Sejsmometry potrafią zarejestrować trzęsienie ziemi – to żadna sensacja. W końcu do tego zostały zaprojektowane i zbudowane. Ale ta czuła aparatura potrafi zarejestrować coś więcej.
Okazuje się, że sejsmografy stacji sejsmologicznych mogą rejestrować także drgania gruntu wywołane przez próbne eksplozje jądrowe. Nowa Ziemia, położona w obszarze arktycznym, była poligonem atomowym Związku Radzieckiego. Tam 30 października 1961 roku dokonano eksplozji bomby wodorowej w atmosferze na wysokości 4000 m (była to największa w historii eksplozja ładunku nuklearnego o mocy 58 megaton). Choć wybuch nastąpił ponad ziemią i to w odległości 3500 km od Krakowa, aparatura go zarejestrowała. Zapis drgań gruntu w Krakowie po tej eksplozji przedstawia fotografia nr 1. W Raciborzu wstrząs zapisał się bardzo słabo.
Dla porównania przedstawiono sejsmogramy z 2 listopada 1974 roku z zapisem drgań po eksplozji także na Nowej Ziemi, choć tym razem była to próba podziemna. Wyraźnie widać, że te drgania były znacznie silniejsze, zarówno w Krakowie jak i w Raciborzu.

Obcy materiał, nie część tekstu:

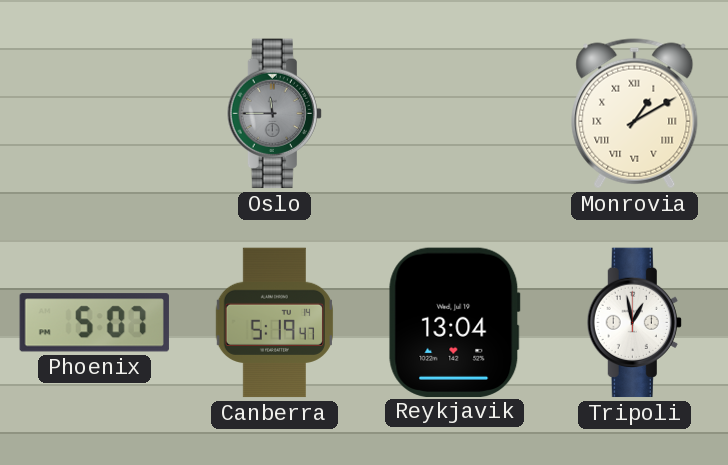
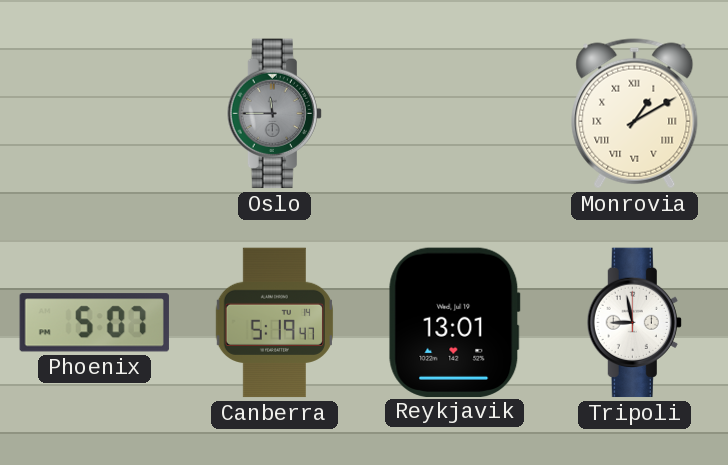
Reykjavik: 13:04 -> 13:01
Tripoli: 12:58 -> 8:58
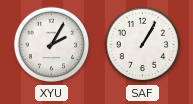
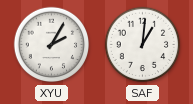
SAF: 1:05 -> 1:01
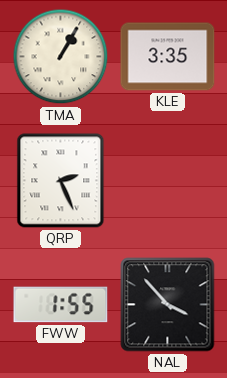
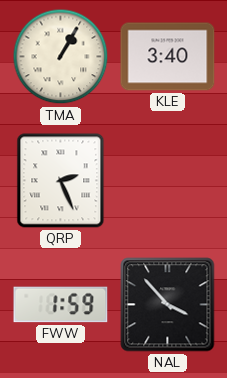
KLE: 3:35 -> 3:40
FWW: 1:55 -> 1:59
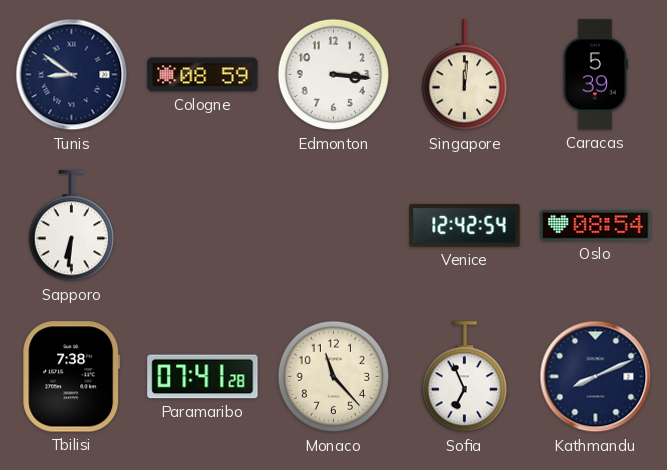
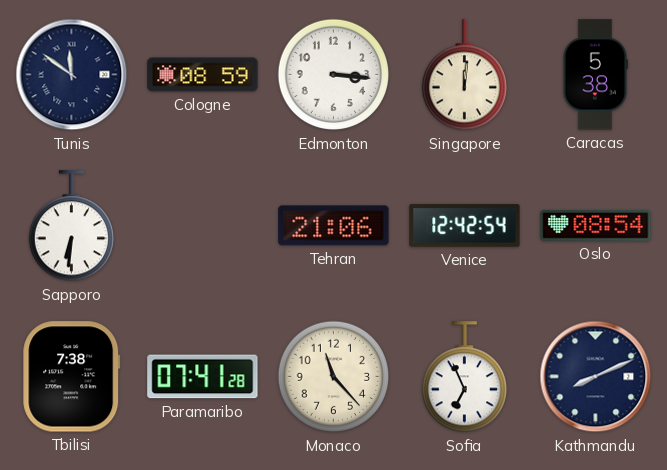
Tunis: 8:51 -> 11:51
Caracas: 5:39 -> 5:38
Tehran: none -> 21:06
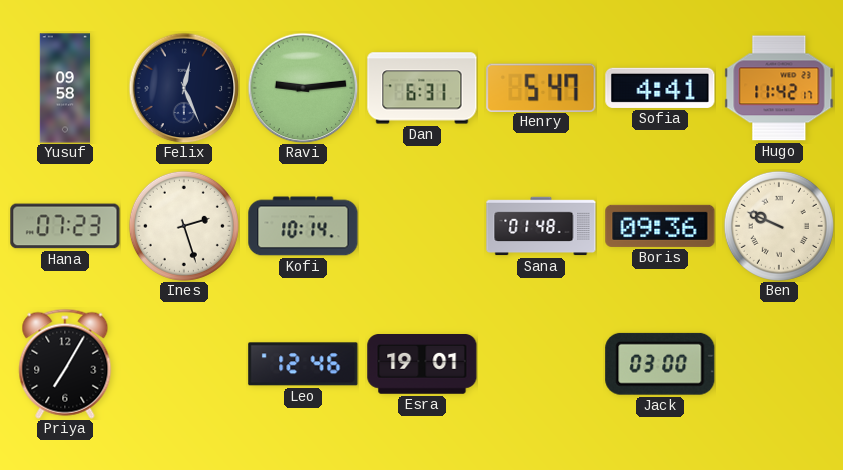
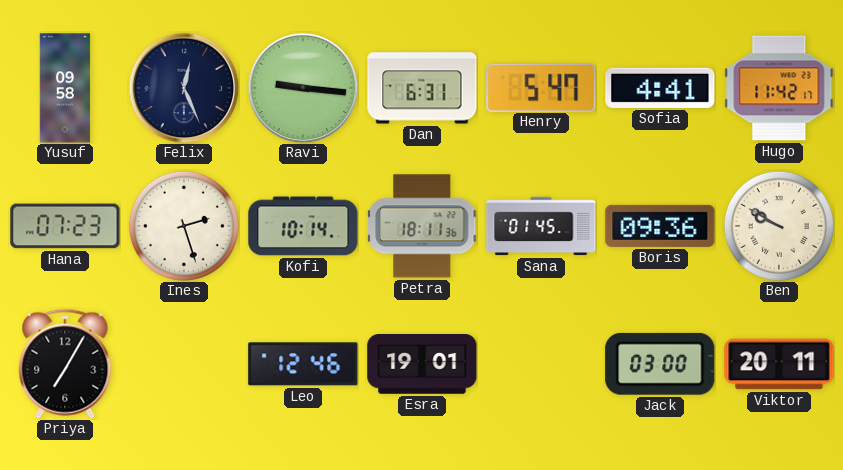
Ravi: 9:14 -> 9:16
Petra: none -> 18:11
Sana: 01:48 -> 01:45
Ben: 9:49 -> 9:50
Viktor: none -> 20:11
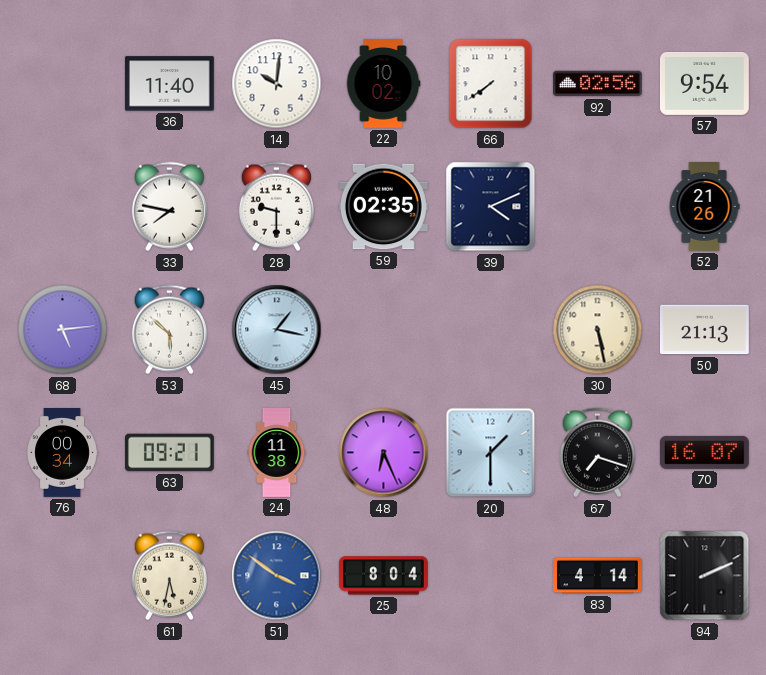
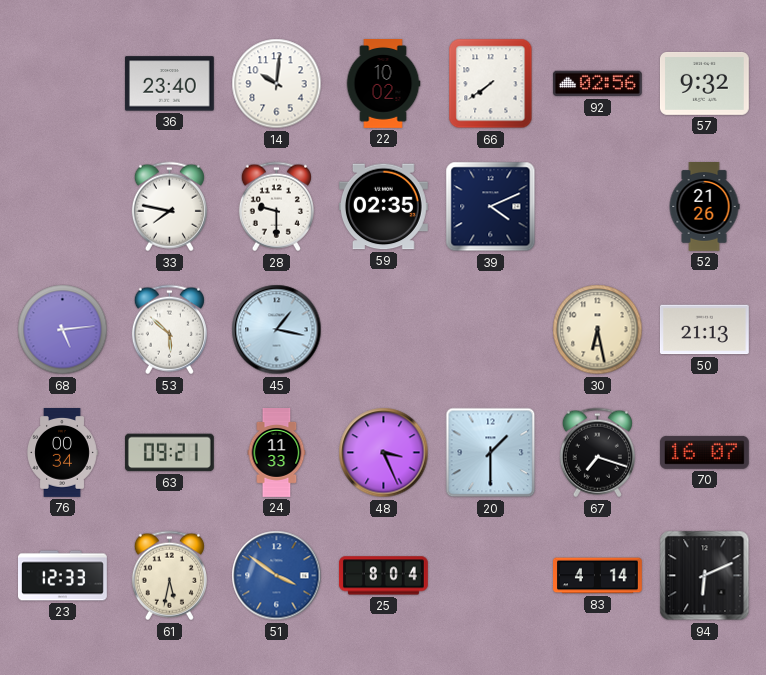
36: 11:40 -> 23:40
57: 9:54 -> 9:32
30: 5:28 -> 6:28
24: 11:38 -> 11:33
48: 6:26 -> 3:26
23: none -> 12:33
94: 2:11 -> 6:11
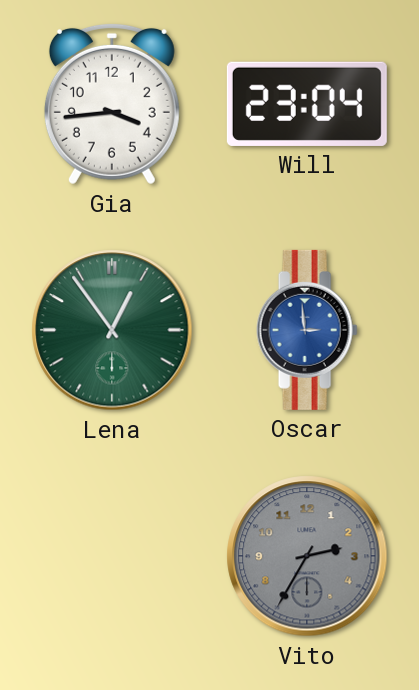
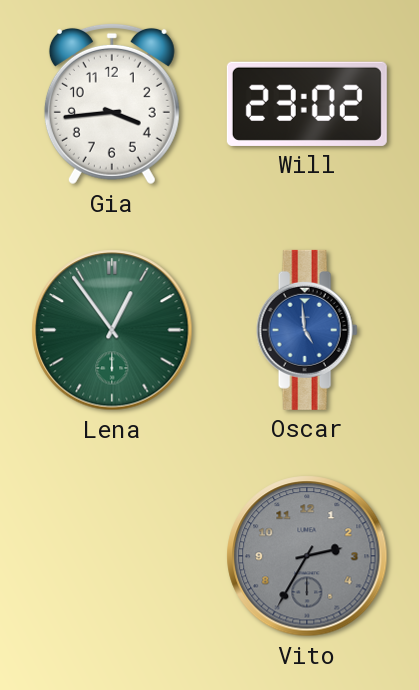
Will: 23:04 -> 23:02
Oscar: 2:59 -> 4:59
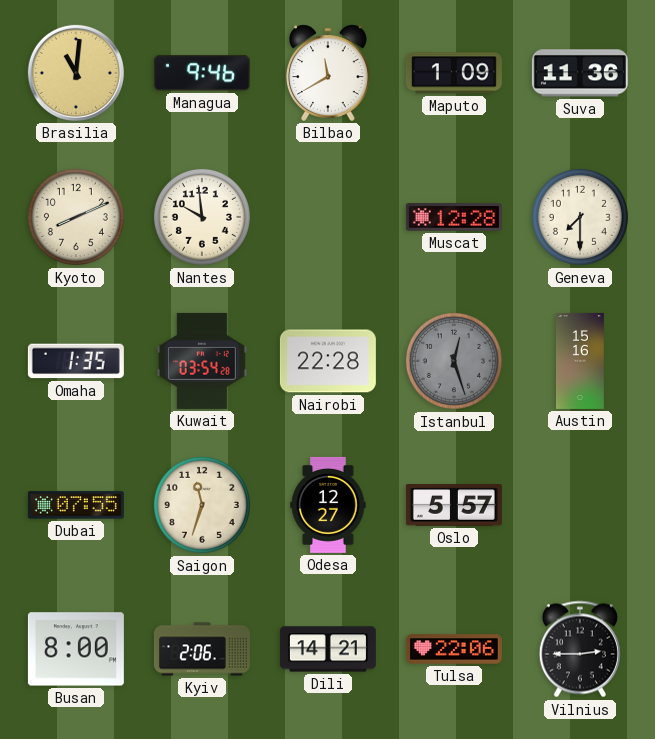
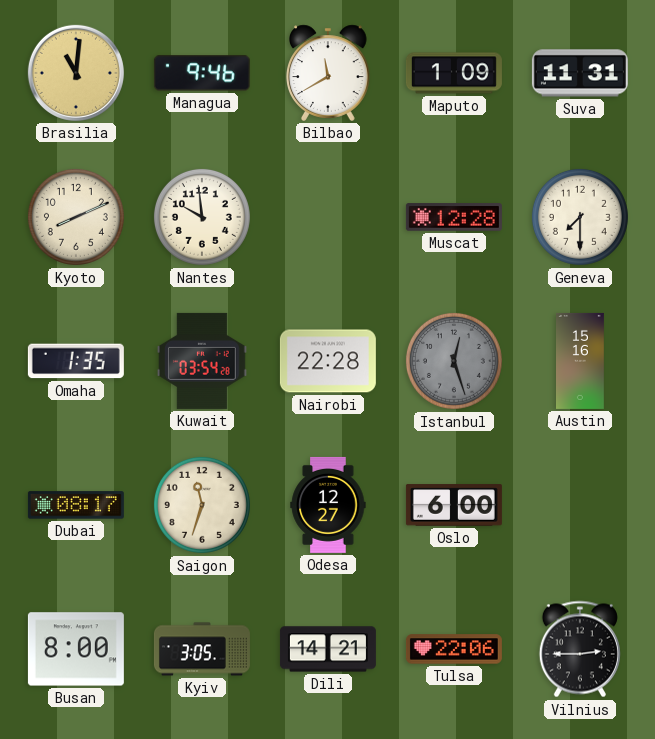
Suva: 11:36 -> 11:31
Dubai: 07:55 -> 08:17
Oslo: 5:57 -> 6:00
Kyiv: 2:06 -> 3:05
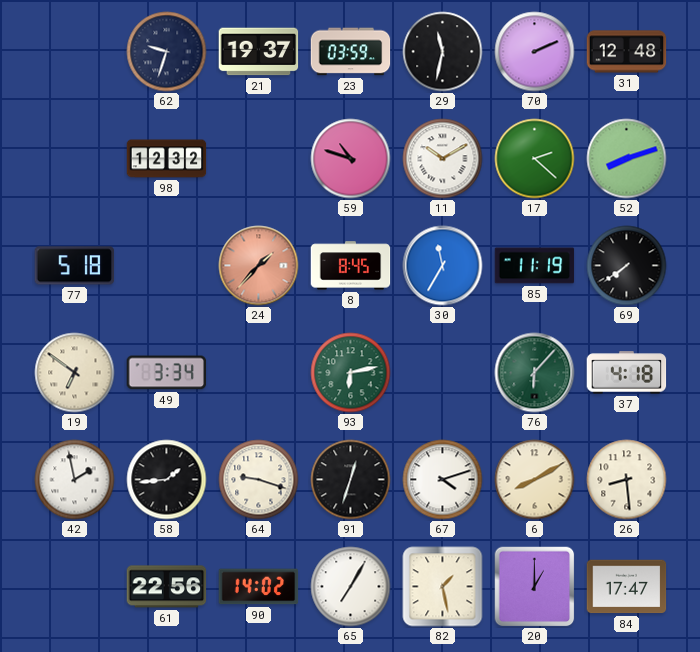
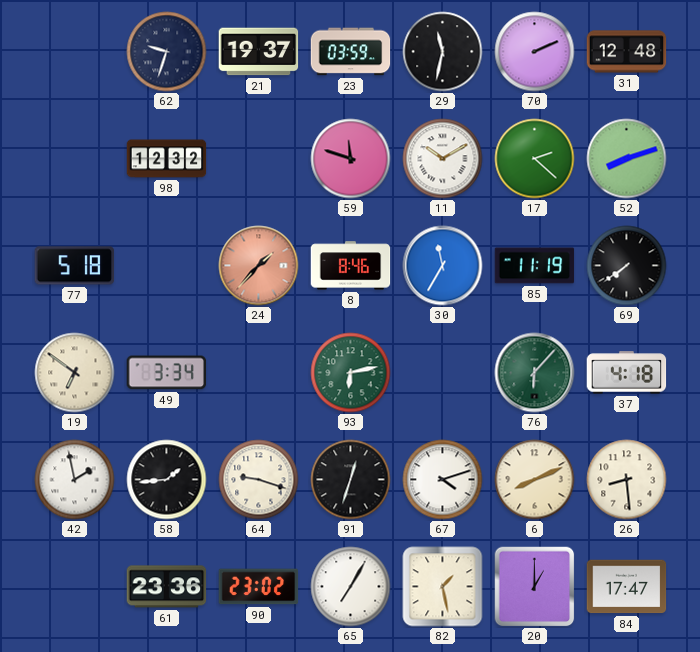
59: 10:48 -> 11:48
8: 8:45 -> 8:46
6: 8:10 -> 8:11
61: 22:56 -> 23:36
90: 14:02 -> 23:02
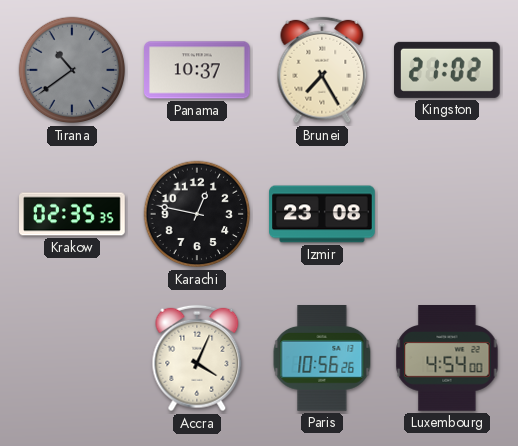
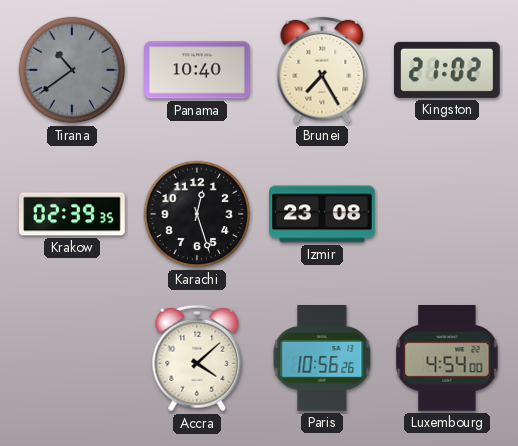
Panama: 10:37 -> 10:40
Krakow: 02:35 -> 02:39
Karachi: 12:47 -> 12:27
Accra: 4:04 -> 4:08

Stacje sejsmiczne w Krakowie (obecnie w Ojcowie) i Raciborzu należą do Instytutu Geofizyki Polskiej Akademii Nauk, który od początku istnienia prowadzi ciągły monitoring sejsmiczny. Obecnie Polska Sieć Sejsmologiczna składa się z 10 obserwatoriów położonych na terenie kraju i jednego znajdującego się w Polskiej Stacji Polarnej na Spitsbergenie.